“Ella!” he exclaimed. Then he held out his hand, and, drawing her towards him, kissed her quickly on the forehead. “Is there anything the matter with your Aunt Phillis? You have grown a good deal since last year.”

For he had seen Ella from time to time, though but hurriedly.

The remark was not a happy one.

“I don’t think I have grown at all for two years,” she said. “I have certainly stopped growing now.”

Her tone was not conciliating. Colonel St Quentin slightly raised his eyebrows.

“I beg your pardon, my dear,” he said. “I had forgotten your mature age. And to what then are we indebted for this unexpected pleasure?” he went on.

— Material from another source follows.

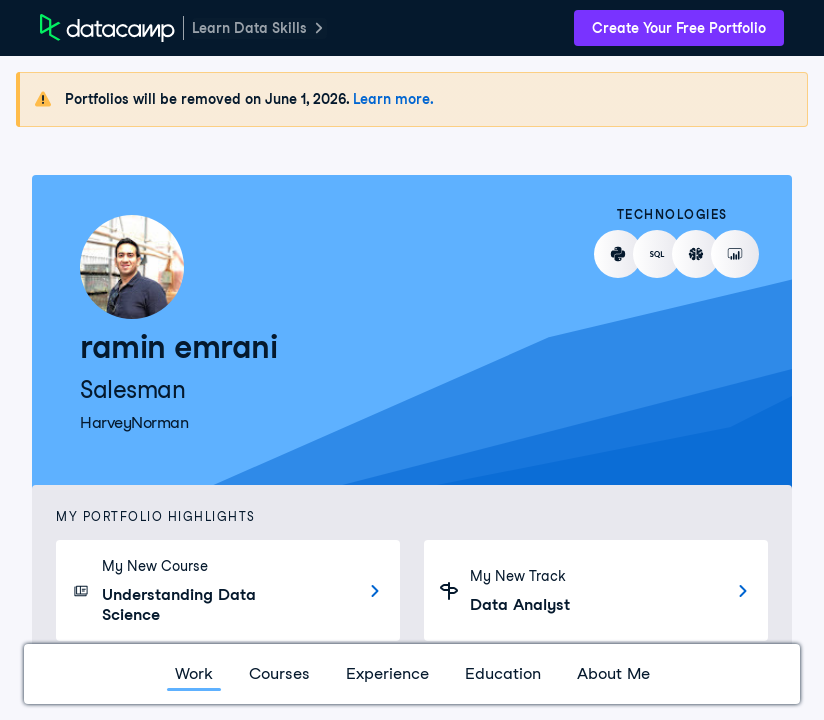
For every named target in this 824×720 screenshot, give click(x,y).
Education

Madelene looked distressed. This was exactly the tone she most dreaded to hear her father take. He did not mean to hurt Ella, up to now indeed he had no reason to feel displeased with her. For all he knew she had been driven away from Mrs Robertson’s by an outbreak of smallpox, or by the house having been burnt down! And Madelene and Ermine were accustomed to this half-satirical, bantering manner of his, and the good understanding between the three was complete, more perfect indeed than is often the case between father and daughters. For there was an element of something nearly allied to gratitude in Colonel St Quentin’s affection for his elder daughters, which even on the parent’s side, between generous natures is quite compatible with the finest development of the normal paternal and filial relations.

“It was nothing wrong—that is to say no illness or anything of that kind,” Madelene hastily interposed, “but Ella thought it better to come away. Mr Burton, the old gentleman you know, papa, that Mrs Robertson—”

“Yes, yes, that Mrs Robertson is going to marry. Well, what about him?” he interrupted. Colonel St Quentin was much more vivacious than his eldest child.

“He seems to have been getting rather jealous, exacting, I don’t know what to call it—annoyed at Ella’s sharing her aunt’s attention with him, I suppose. Is not that it, Ella? And he has shown it in a disagreeable, ill-bred way, it seems,” said Madelene.